Data Mining Emigration Rate

July 13, 2012

The Internet has enabled quite a few things. Foremost of these is a new paradigm for commerce, but buried among all the digital debris is a new investigational method called data mining. In data mining, large volumes of data are analyzed to discover unexpected correlations, or quantify a suspected correlation.

Data mining has become an important specialty, and I've mentioned it in quite a few previous articles:

Data, Data, Everywhere (February 7, 2007)  »   The Exchangeable Image File Format (EXIF) data of digital photographs on the Flickr photo-sharing web site were used to rank the most popular cameras. Similar data were used to determine whether people preferred sunrise or sunset (sunset is slightly more popular than sunrise). It was also possible to extract from these data reasonable curves of the times for sunrise and sunset for the narrow band of latitudes in which the majority of Earth's population resides.
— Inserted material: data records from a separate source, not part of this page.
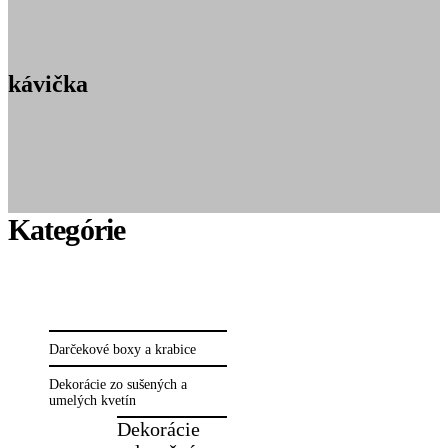
kávička
Darčekové boxy a krabice
Dekorácie zo sušených a
umelých kvetín
Dekorácie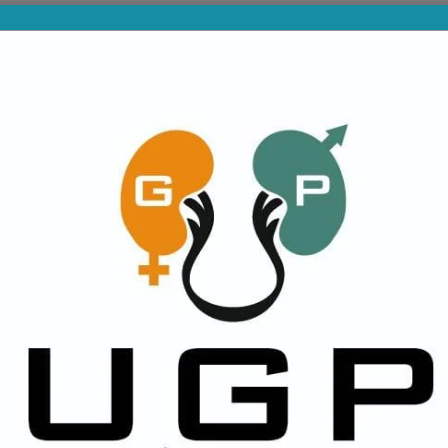
PROVINCIALES
DIVISIONES INFERIORES
NA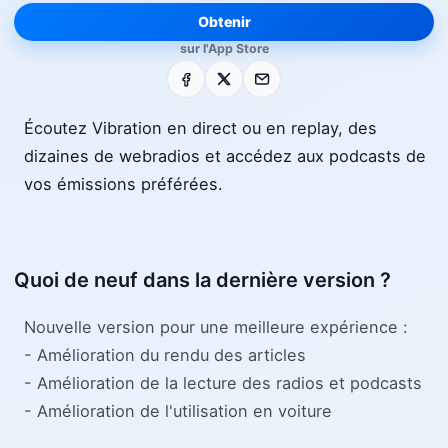
Obtenir
sur l'App Store
Facebook
X
E-mail
Écoutez Vibration en direct ou en replay, des
dizaines de webradios et accédez aux podcasts de
vos émissions préférées.
Quoi de neuf dans la dernière version ?
Nouvelle version pour une meilleure expérience :
- Amélioration du rendu des articles
- Amélioration de la lecture des radios et podcasts
- Amélioration de l'utilisation en voiture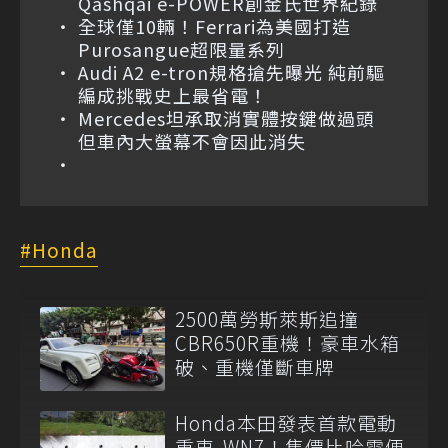
Qashqai e-POWER創金氏世界紀錄
全球僅10輛！Ferrari為美國打造
Purosangue超限量系列
Audi A2 e-tron規格搶先曝光 純前驅
編成挑戰史上最省電！
Mercedes坦承取消實體按鍵做過頭
但車內大螢幕不會因此消失
Honda
2500萬勞斯萊斯追撞
CBR650R重機！豪車水箱
破、重機僅斷車牌
Honda本田發表首款電動
重車-WN7！售價比哈雷便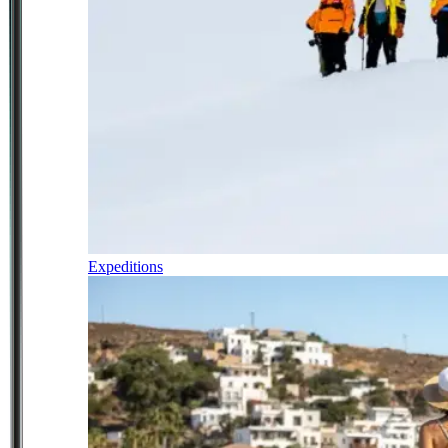
Expeditions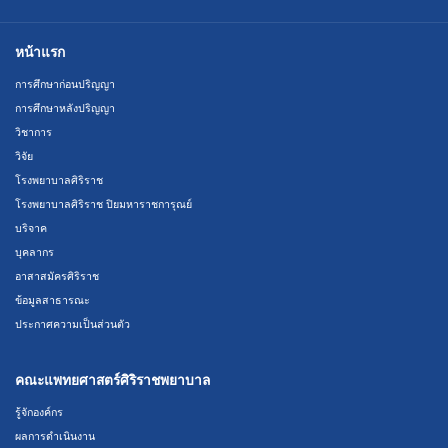
หน้าแรก
การศึกษาก่อนปริญญา
การศึกษาหลังปริญญา
วิชาการ
วิจัย
โรงพยาบาลศิริราช
โรงพยาบาลศิริราช ปิยมหาราชการุณย์
บริจาค
บุคลากร
อาสาสมัครศิริราช
ข้อมูลสาธารณะ
ประกาศความเป็นส่วนตัว
คณะแพทยศาสตร์ศิริราชพยาบาล
รู้จักองค์กร
ผลการดำเนินงาน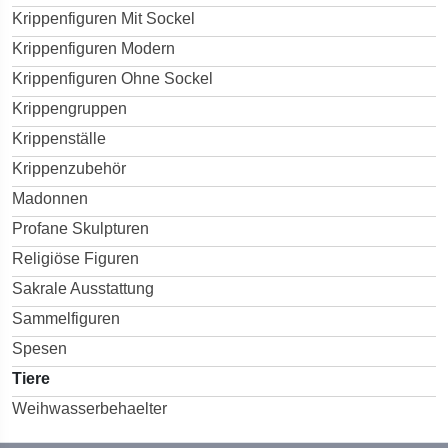
Krippenfiguren Mit Sockel
Krippenfiguren Modern
Krippenfiguren Ohne Sockel
Krippengruppen
Krippenställe
Krippenzubehör
Madonnen
Profane Skulpturen
Religiöse Figuren
Sakrale Ausstattung
Sammelfiguren
Spesen
Tiere
Weihwasserbehaelter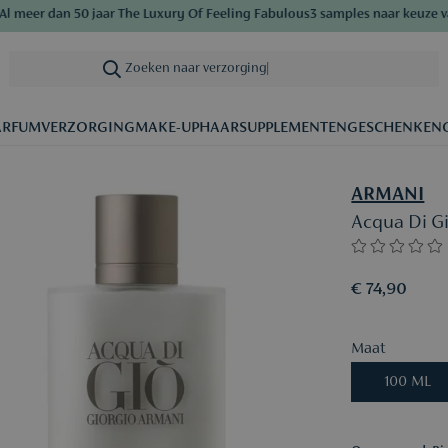
meer dan 50 jaar The Luxury Of Feeling Fabulous
3 samples naar keuze van
Zoeken naar verzorging
|
ARFUM
VERZORGING
MAKE-UP
HAAR
SUPPLEMENTEN
GESCHENKEN
ARMANI
Acqua Di G
€ 74,90
Maat
100 ML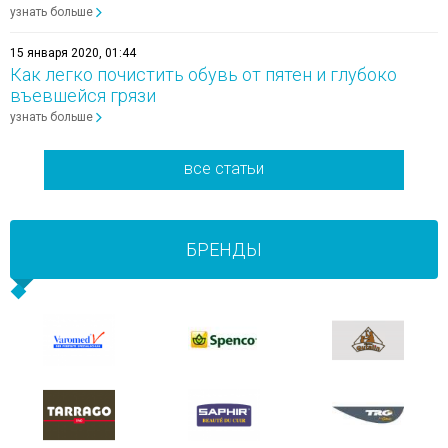
узнать больше
15 января 2020, 01:44
Как легко почистить обувь от пятен и глубоко
въевшейся грязи
узнать больше
все статьи
БРЕНДЫ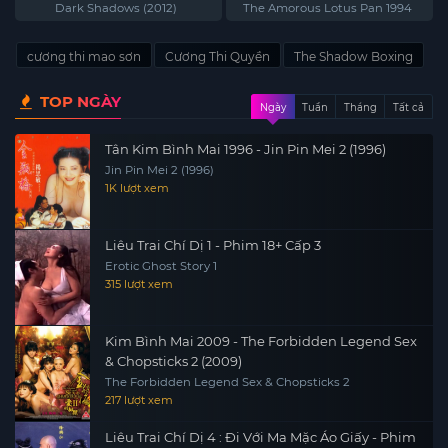
Shadows (2012)
Amorous Lotus Pan 1994
Dark Shadows (2012)
The Amorous Lotus Pan 1994
cương thi mao sơn
Cương Thi Quyền
The Shadow Boxing
TOP NGÀY
Ngày
Tuần
Tháng
Tất cả
Tân Kim Bình Mai 1996 - Jin Pin Mei 2 (1996)
Jin Pin Mei 2 (1996)
1K lượt xem
Liêu Trai Chí Dị 1 - Phim 18+ Cấp 3
Erotic Ghost Story 1
315 lượt xem
Kim Bình Mai 2009 - The Forbidden Legend Sex
& Chopsticks 2 (2009)
The Forbidden Legend Sex & Chopsticks 2
217 lượt xem
Liêu Trai Chí Dị 4 : Đi Với Ma Mặc Áo Giấy - Phim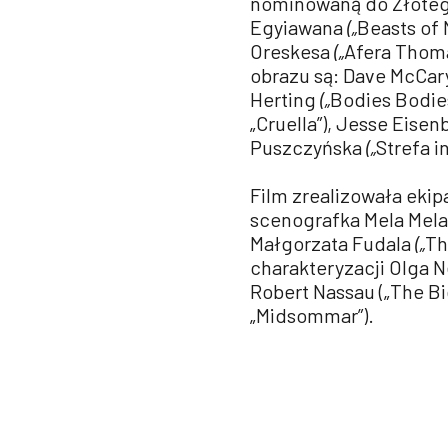
nominowaną do Złoteg
Egyiawana
(„
Beasts of N
Oreskesa
(„
Afera Thoma
obrazu są: Dave McCary 
Herting
(„
Bodies Bodies
„Cruella”), Jesse Eise
Puszczyńska
(„
Strefa i
Film zrealizowała ekip
scenografka Mela Melak
Małgorzata Fudala
(„
Th
charakteryzacji Olga N
Robert Nassau („The Big
„Midsommar”).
Basic Research (October 22, 2010)  »   I repeated a data-mining exercise, first done by Roger Pielke, Jr., of the Center for Science and Technology Policy Research of the University of Colorado at Boulder. I looked for the occurrence of the phrase, "basic research," in The New York Times as a function of time. Interest in basic research peaked quite suddenly after it was realized that technology derived from what had been very basic research had won World War II. There was an additional surge after Sputnik was launched. Today, basic research seems to be in retreat.

Culturomics (January 13, 2011)  »   The Ngram Viewer from Google is a way to examine the frequency of occurrence of words as a function of time for the many books and other publications that Google has indexed. The Ngram concept has spawned a web site, www.culturomics.org with analyses of cultural trends. Such analysis found that 8,500 new words enter the English language annually, but many of these aren't found in dictionaries. It was also discovered that the rate of mention of individual inventions was about twice as fast at the end of the nineteenth century than at its start.

Hedonometrics (January 31, 2011)  »   Data mining of Twitter accounts solved a question that I had since childhood; namely, when do most families have dinner. Six PM is the time most people have dinner, although anytime from 5:00 PM - 7:00 PM is nearly as likely. A research team has tracked words expressing happiness from 50 million Twitter accounts to create a "Hedonometer" that shows the instantaneous happiness index of Twitter users; and, by inference, the world at large.

Numb3rs (June 6, 2012)  »   Remote sensing of the Earth via satellite has revealed an interesting correlation between the density of trees and the income level of urban neighborhoods. Each percent increase in per capita income correlates with an increased tree cover of 1.76 percent.

People have been especially mobile in the past few centuries. The United States was populated by people from other countries, and there is considerable emigration, today, of people between countries.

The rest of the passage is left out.